Saved data entries:

_ _ _ _ _

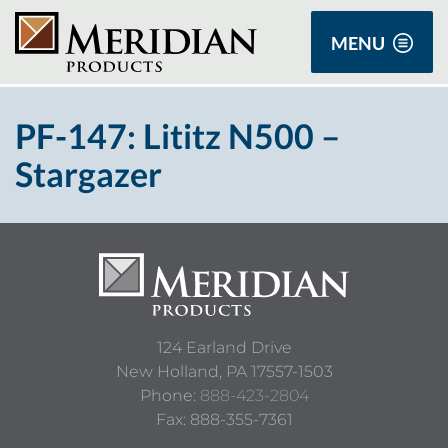
MENU
PF-147: Lititz N500 –
Stargazer
124 Earland Drive
New Holland,
PA
17557-1503
Phone:
888-423-2804
Fax: 888-355-7361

_ _ _ _ _

The problem
The answer must restate each entry word for word and contain no images.

Answer to this task
MENU
PF-147: Lititz N500 –
Stargazer
124 Earland Drive
New Holland,
PA
17557-1503
Phone:
888-423-2804
Fax: 888-355-7361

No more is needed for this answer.